Saved entries >>
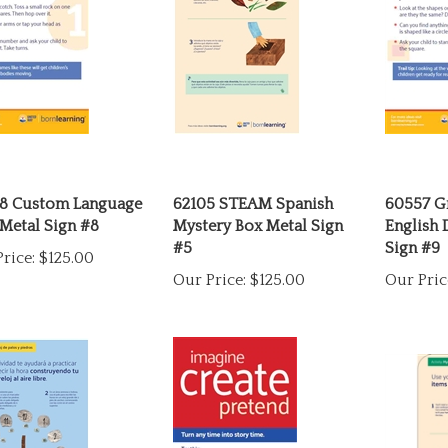
8 Custom Language
62105 STEAM Spanish
60557 G
Metal Sign #8
Mystery Box Metal Sign
English 
#5
Sign #9
rice:
$125.00
Our Price:
$125.00
Our Pric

TASK STATEMENT >> Could the entries be output exactly as written, but without their images?

ANSWER BOX >>
8 Custom Language
62105 STEAM Spanish
60557 G
Metal Sign #8
Mystery Box Metal Sign
English 
#5
Sign #9
rice:
$125.00
Our Price:
$125.00
Our Pric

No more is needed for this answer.